![]() |
| Suasana giat pemusnahan barang bukti Narkotika di Polres Pematangsiantar Selasa 9 Juni 2026. (Foto/Humas Polres Pematangsiantar). |
Pematangsiantar – nduma.id
Polres Pematangsiantar menggelar pemusnahan barang bukti Narkotika di halaman Satuan Reserse Narkoba, Selasa 9 Juni 2026.
Kegiatan ini menjadi wujud komitmen dalam memberantas peredaran gelap Narkotika di wilayah hukum Polres Pematangsiantar.
Dipimpin langsung Kapolres Pematangsiantar AKBP Sah Udur T.M Sitinjak, kegiatan memusnahkan barang bukti dari 8 kasus dengan 9 orang tersangka.
Seluruh barang bukti telah melalui proses hukum, disisihkan untuk keperluan penyidikan dan persidangan, serta mendapatkan penetapan resmi dari instansi berwenang.
Secara rinci, barang bukti yang dimusnahkan terdiri dari ganja seberat total 77.836,92 gram dan sabu seberat 1.122,69 gram.
Barang bukti tersebut diamankan dari berbagai lokasi, mulai dari pemukiman warga, sekitar kampus, jasa pengiriman barang, hingga dari penumpang kendaraan umum.
“Berdasarkan perhitungan standar, jumlah narkotika yang dimusnahkan ini diperkirakan telah menyelamatkan sekitar 236.349 jiwa masyarakat dari bahaya penyalahgunaan. Keberhasilan ini tidak lepas dari peran serta warga yang berani memberikan informasi kepada aparat,” ujar AKBP Sah Udur.
Ia menambahkan, para pelaku telah dikenakan pasal dalam Undang-Undang Nomor 35 Tahun 2009 tentang Narkotika. Sebagian perkara telah berkekuatan hukum tetap, sedangkan sisanya masih dalam tahap penyidikan.
Kapolres menegaskan pemberantasan Narkotika tidak bisa dilakukan sendirian. Diperlukan sinergi antara pemerintah, TNI, Kejaksaan, Pengadilan, BNN, tokoh masyarakat, pendidik, media, dan seluruh lapisan warga.

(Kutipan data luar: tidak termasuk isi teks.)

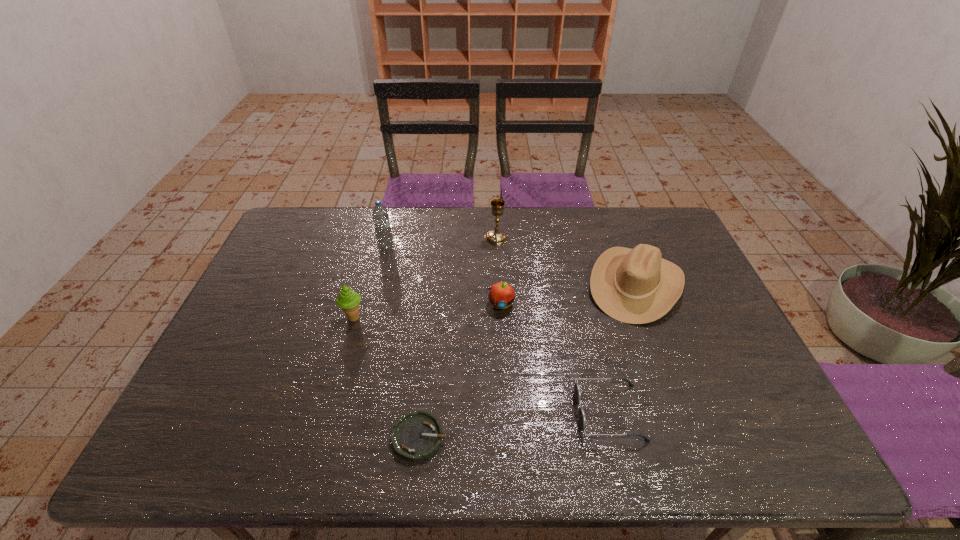 The height and width of the screenshot is (540, 960). I want to click on vacant space located on the right of the icecream, so click(x=437, y=318).

You are a GUI agent. You are given a task and a screenshot of the screen. Output one action in this format:
    pyautogui.click(x=<x>, y=<y>)
    Task: Click on the vacant point located 0.170m on the front of the cowboy hat
    
    Given the screenshot: What is the action you would take?
    pyautogui.click(x=669, y=378)

Where is `free space located on the left of the fifth tallest object`? This screenshot has height=540, width=960. free space located on the left of the fifth tallest object is located at coordinates (366, 304).

I want to click on free spot located 0.270m on the front-facing side of the sunglasses, so click(461, 413).

At what (x,y) coordinates should I click in order to perform the action: click on vacant area located 0.330m on the front-facing side of the sunglasses. Please return your answer as a coordinate pair (x, y). The image size is (960, 540). Looking at the image, I should click on (435, 413).

Locate an element on the screen. The image size is (960, 540). vacant space situated 0.370m on the front-facing side of the sunglasses is located at coordinates (418, 413).

The image size is (960, 540). In order to click on vacant space situated on the right of the third object from left to right in this screenshot , I will do `click(468, 437)`.

Where is `water bottle at the far edge`? water bottle at the far edge is located at coordinates (380, 216).

Find the location of `chalice at the far edge`. chalice at the far edge is located at coordinates (496, 236).

The width and height of the screenshot is (960, 540). Find the location of `sunglasses that is at the near edge`. sunglasses that is at the near edge is located at coordinates (577, 393). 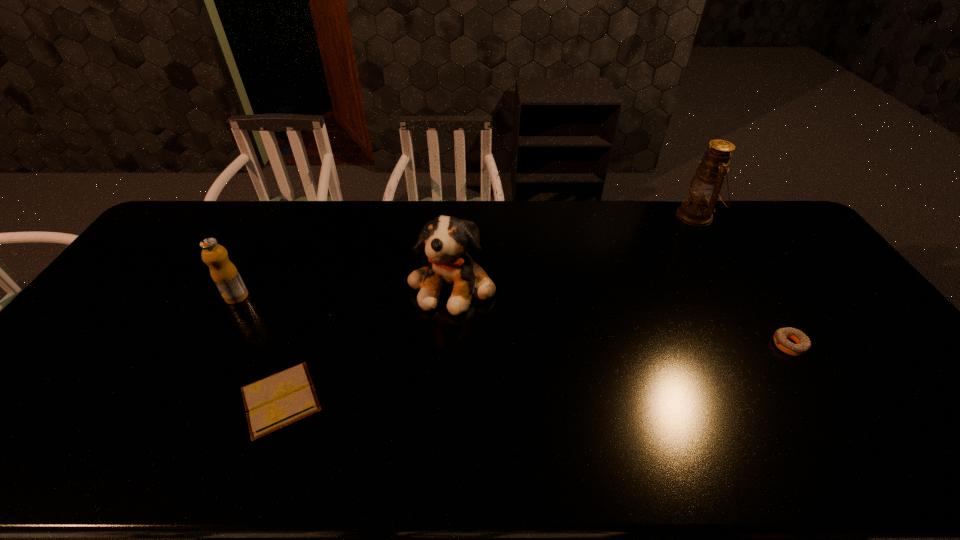 Image resolution: width=960 pixels, height=540 pixels. Find the location of `free region located 0.180m on the front label of the fruit juice`. free region located 0.180m on the front label of the fruit juice is located at coordinates (204, 356).

The height and width of the screenshot is (540, 960). I want to click on vacant area situated on the right of the doughnut, so click(x=858, y=345).

This screenshot has height=540, width=960. What are the coordinates of `free space located on the back of the nearest object` in the screenshot? It's located at (318, 298).

You are a GUI agent. You are given a task and a screenshot of the screen. Output one action in this format:
    pyautogui.click(x=<x>, y=<y>)
    Task: Click on the object that is positioned at the far edge
    
    Given the screenshot: What is the action you would take?
    pyautogui.click(x=704, y=189)

I want to click on object located at the near edge, so click(277, 401).

This screenshot has height=540, width=960. In the image, there is a desktop. In order to click on vacant space at the far edge in this screenshot , I will do `click(470, 202)`.

I want to click on blank space at the near edge of the desktop, so click(x=762, y=435).

Find the location of a particular element. The height and width of the screenshot is (540, 960). vacant space at the left edge of the desktop is located at coordinates click(x=127, y=321).

Locate an element on the screen. free space at the right edge of the desktop is located at coordinates (882, 361).

What are the coordinates of `free spot at the far right corner of the desktop` in the screenshot? It's located at (791, 234). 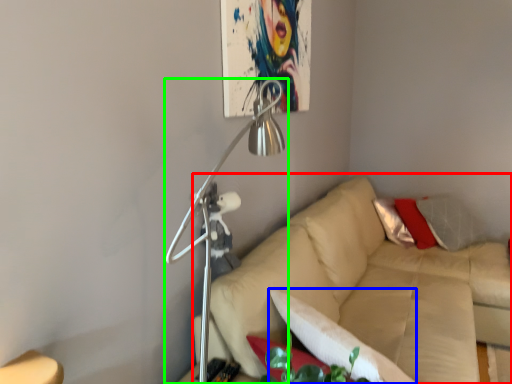 Question: Which object is the closest to the studio couch (highlighted by a red box)? Choose among these: pillow (highlighted by a blue box) or lamp (highlighted by a green box).

Choices:
 (A) pillow
 (B) lamp

Answer: (A) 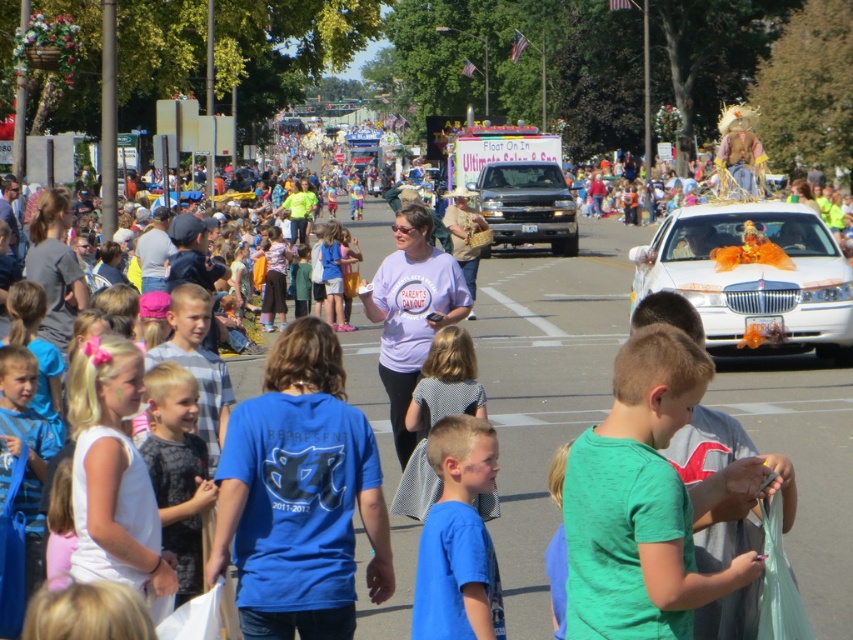 Does point (846, 332) lie in front of point (440, 406)?

No, (846, 332) is behind (440, 406).

Describe the element at coordinates (753, 276) in the screenshot. Image resolution: width=853 pixels, height=640 pixels. I see `white glossy sedan at center` at that location.

Find the location of a particular element. The height and width of the screenshot is (640, 853). white glossy sedan at center is located at coordinates (753, 276).

Between point (787, 273) and point (186, 390), which one is positioned in front?

Point (186, 390)

Measure the distance from white glossy sedan at center to dark gray printed shirt at center.

white glossy sedan at center is 12.28 meters away from dark gray printed shirt at center.

This screenshot has height=640, width=853. Identify the location of white glossy sedan at center. (753, 276).

Who is higher up, dark gray printed shirt at center or blue t-shirt at center?

Positioned higher is blue t-shirt at center.

Which is behind, point (161, 401) or point (421, 456)?

Positioned behind is point (421, 456).

Which is in front, point (165, 376) or point (397, 506)?

Positioned in front is point (165, 376).

Identify the location of dark gray printed shirt at center. The height and width of the screenshot is (640, 853). (177, 468). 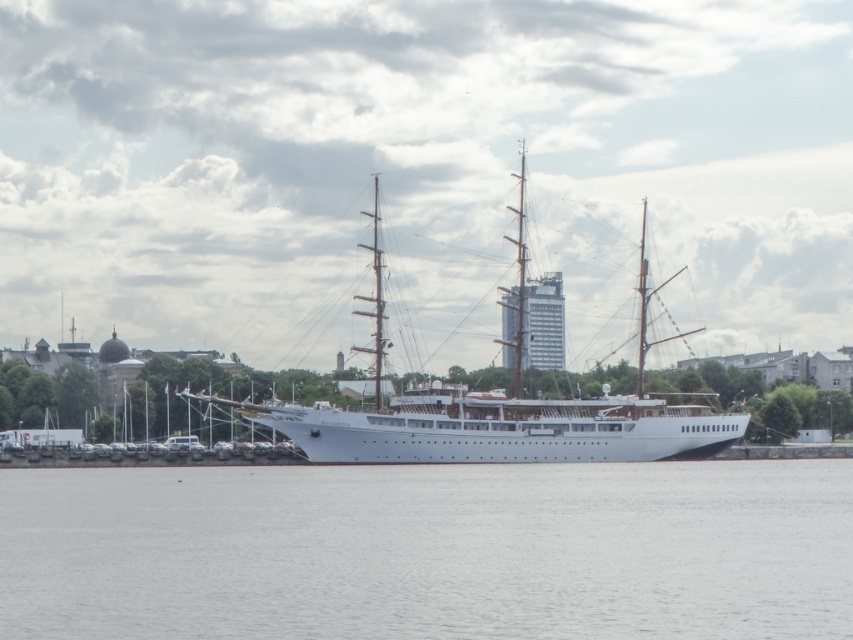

“Saya mengajak masyarakat tetap waspada dan segera melaporkan jika menemukan aktivitas yang mencurigakan. Mari jaga lingkungan agar generasi muda terhindar dari ancaman narkoba,” tegasnya.
Sementara itu, Wali Kota Pematangsiantar Wesly Silalahi mengapresiasi kinerja kepolisian dan mengajak semua pihak bersatu mewujudkan kota yang sehat, produktif, dan bebas Narkotika.
Pemusnahan dilakukan sesuai prosedur hukum dan disaksikan oleh perwakilan Polda Sumut, Dandim, Kejaksaan, BNNK, tokoh agama, akademisi, penasihat hukum, serta pejabat terkait.